From Cairo’s perspective, Israel was supposed to remain a minor agricultural province somewhere near southern Lebanon – not become a regional success story while Egypt struggles with debt, inflation, and an eternal loop of nostalgic Sadat-era cultural festivals.
Resentment, in this case, is structural.
The Fear of Israelis Who Understand Arabic
Another deeply unsettling issue:
Israelis listen – and understand.
While the average Egyptian assumes he’s speaking freely on radio or television, somewhere an Israeli grandfather from Jerusalem – who emigrated from Egypt in the 1950s – is casually correcting the accent and identifying whether the speaker is from Cairo or Port Said.
They talk.
We listen.
They shout “Death to Israel.”
We reply in Arabic – politely.
Nothing unsettles propaganda like an audience that understands it better than the speaker.
And Then There’s the Gas
Today’s elephant in the room is natural gas.
Egypt buys gas from Israel.
Refines it.
Exports it to Europe.
And makes a great deal of money.
Economically, Israel helps stabilize Egypt’s budget.

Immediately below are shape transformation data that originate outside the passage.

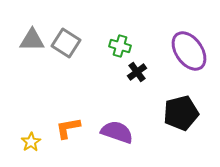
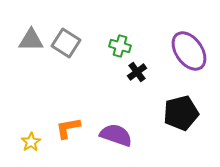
gray triangle: moved 1 px left
purple semicircle: moved 1 px left, 3 px down
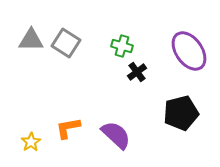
green cross: moved 2 px right
purple semicircle: rotated 24 degrees clockwise
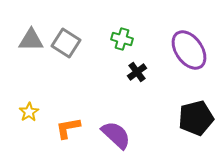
green cross: moved 7 px up
purple ellipse: moved 1 px up
black pentagon: moved 15 px right, 5 px down
yellow star: moved 2 px left, 30 px up
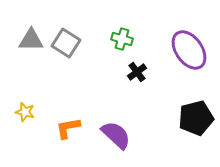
yellow star: moved 4 px left; rotated 24 degrees counterclockwise
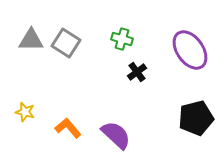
purple ellipse: moved 1 px right
orange L-shape: rotated 60 degrees clockwise
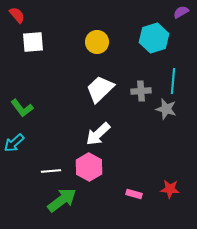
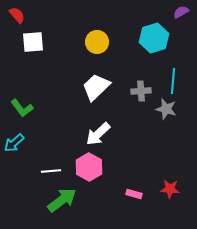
white trapezoid: moved 4 px left, 2 px up
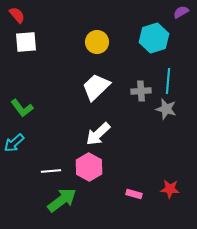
white square: moved 7 px left
cyan line: moved 5 px left
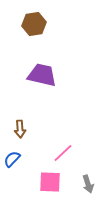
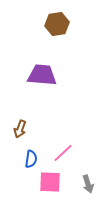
brown hexagon: moved 23 px right
purple trapezoid: rotated 8 degrees counterclockwise
brown arrow: rotated 24 degrees clockwise
blue semicircle: moved 19 px right; rotated 144 degrees clockwise
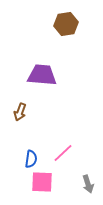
brown hexagon: moved 9 px right
brown arrow: moved 17 px up
pink square: moved 8 px left
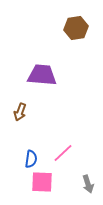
brown hexagon: moved 10 px right, 4 px down
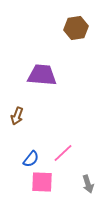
brown arrow: moved 3 px left, 4 px down
blue semicircle: rotated 30 degrees clockwise
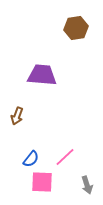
pink line: moved 2 px right, 4 px down
gray arrow: moved 1 px left, 1 px down
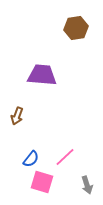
pink square: rotated 15 degrees clockwise
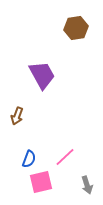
purple trapezoid: rotated 56 degrees clockwise
blue semicircle: moved 2 px left; rotated 18 degrees counterclockwise
pink square: moved 1 px left; rotated 30 degrees counterclockwise
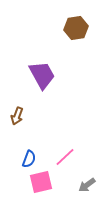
gray arrow: rotated 72 degrees clockwise
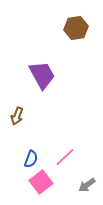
blue semicircle: moved 2 px right
pink square: rotated 25 degrees counterclockwise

Publicly, this is an embarrassment.
It’s like ordering food from an ex you despise – because she’s the only one who still cooks like your grandmother.
No TV discussions.
No headlines.
Certainly no pride.
So What Do They Really Want From Us?
The honest answer?
Quiet.
They want Israelis not to stand out too much.
Not to remind them we exist.
To cooperate discreetly – without cameras, without statements, and without asking anyone to admit we won again.
They want to feel like the regional leaders while watching us in the rearview mirror.
They want to be part of the “moderate axis” – but without being quoted in Israel Hayom.
They want us as the talented neighbor – the one who doesn’t talk too much at the building meeting.
Conclusion: Warm Relations, Served with a Plastic Spoon
Israel and Egypt are like two neighbors who once fought violently, signed a peace agreement, built a fence, now communicate through a community police officer – and secretly hope that one day they might have a barbecue together.
Just without onions.
Without spicy food.
And without mentioning 1973.
There is chemistry.
There are interests.
There is even hope.
But like every Middle Eastern love story,
until we put tefillin on each other –
we’ll keep watching from a distance, with mild suspicion and a restrained half-smile.
Because if there’s one thing the Egyptians truly excel at,
it’s not loving you out loud –
but continuing to live next to you,
long after all the stories have been told.